Follow-up question: How do you handle highly imbalanced sentiment data when most posts are neutral or positive, and only a small fraction is negative?
Class imbalance can degrade model performance. Training with balanced subsets or oversampling negative examples can help. Techniques like SMOTE (Synthetic Minority Over-sampling Technique) create synthetic samples for the minority class. Custom loss functions or class weighting in algorithms like logistic regression or random forests can also balance the influence of each class.
Follow-up question: Why might you prefer a simpler classical model like logistic regression over a deep learning approach?
Classical models are easier to train and interpret when data volume is moderate or labeled data is limited. Logistic regression with strong regularization can perform well in many NLP tasks, especially when combined with powerful vector representations. More complex models might overfit or require extensive hyperparameter tuning. Starting with a simpler model is often faster and ensures a baseline.
Follow-up question: How do you adapt or fine-tune a pretrained transformer-based model if you choose a deep learning approach?
Obtain a large pretrained language model like BERT or a variant. Replace the final classification layer with a new layer matching the number of sentiment classes. Freeze the earlier layers initially, and fine-tune the top layers on your labeled sentiment data. Gradually unfreeze more layers if necessary, carefully adjusting the learning rate. Monitor metrics on a validation set to prevent overfitting.

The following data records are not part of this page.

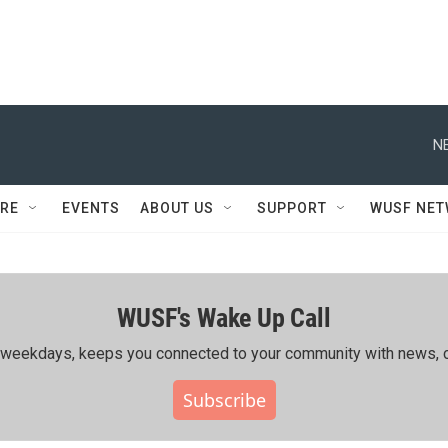
N
RE
EVENTS
ABOUT US
SUPPORT
WUSF NE
WUSF's Wake Up Call
ing weekdays, keeps you connected to your community with news, c
Subscribe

Follow-up question: How might you evaluate the quality of the topic modeling results?
Topic coherence measures can assess how semantically related the top words in each topic are. Manual inspection is also common; domain experts review representative words from each cluster or LDA topic to confirm meaningful groupings. If the chain sees coherent themes (front desk, housekeeping, etc.), then the topic model is performing well. If there is overlap or confusion in the discovered topics, hyperparameters like the number of clusters or topics may need adjusting.